With those major risks in mind, here's what investors should look for as Starbucks progresses through its new fiscal year.
The biggest question will be around sales growth. Comparable-store sales gains fell to a 3% pace in the U.S. business last quarter from 4% in the prior quarter. That was the main contributor behind a surprise overall comps slowdown to 3% worldwide from 5% over the prior 12 months.
There is noise in this metric right now because Starbucks recently shifted its highly successful loyalty program to emphasize spending over transaction volume. As a result, reported customer traffic numbers look smaller while average spending is a bit elevated. Last quarter, for example, transactions fell 2% while spending jumped by 5%. After accounting for the loyalty program shift, customer traffic was flat as average spending rose by 2%.
Many retailers would kill for the 3% global comps Starbucks reported last quarter. However, it's also true that the coffee titan isn't immune to the unfavorable industry trends that have hurt its rivals. Chief Operating Officer Scott Maw described a "challenging environment for restaurant retailers overall" in this past quarter's earnings report as the company lowered its 2017 growth target to 9% from the previous 10% forecast.
There was no change to Starbuck's aggressive expansion plan, which aims to add 12,000 new locations over the next five years to boost its store base by 50% by 2021. That works out to a significantly faster annual pace: 2,400 per year compared to the 2,000 restaurants it opened in 2016.
A huge chunk of that growth will come from just one market: China. Starbucks wants to more than double its total there, which means that country should account for about 25% of its total global expansion over the next five years.
The more mature U.S. segment should grow, too, but it will be less of an all-out land grab. Instead, Starbucks will be emphasizing tweaks like adding drive-thru operations to existing shops and opening up tons of its smaller-footprint concepts.
Starbucks continues to target earnings growth of between 15% and 20% each year through 2021, even though sales should tick up at a slower pace. That puts the pressure on expanding profitability to close the gap.
Its results were mixed on this score last quarter. Operating margin jumped by nearly two percentage points to 21% of sales in the China region and by a full percentage point to 17% in its European division. As usual, the channel development segment was the real standout as profitably soared by more than 6 percentage points to 44% of sales.
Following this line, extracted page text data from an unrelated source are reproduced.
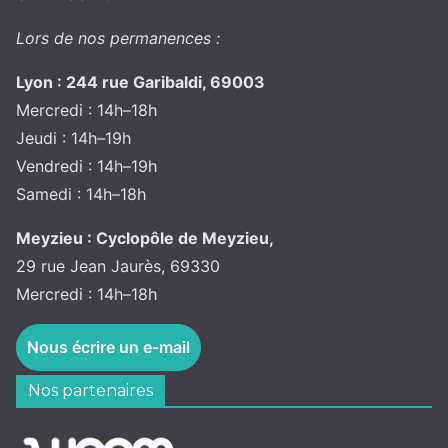
Lors de nos permanences :
Lyon : 244 rue Garibaldi, 69003
Mercredi : 14h–18h
Jeudi : 14h–19h
Vendredi : 14h–19h
Samedi : 14h–18h
Meyzieu : Cyclopôle de Meyzieu,
29 rue Jean Jaurès, 69330
Mercredi : 14h–18h
Nous écrire un e-mail
Nos partenaires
But operating margin declined in the core U.S. region, dropping to 24% of sales from 25% as the company increased wages for its baristas. That slump kept a lid on overall profit margin, which ticked up to 19.8% of sales from 19.7% a year ago.
Ultimately, Starbucks began the year slightly below its long-term plan in both the top- and bottom-line metrics. Revenue improved 7% and earnings per share rose 11%. That short-term result is no reason for investors to panic, especially given that the company is outgrowing competitors and has a huge global growth runway ahead. Still, it will be worth investors' time to watch this year's sales and profit trends for signs that the long-run outlook is shifting.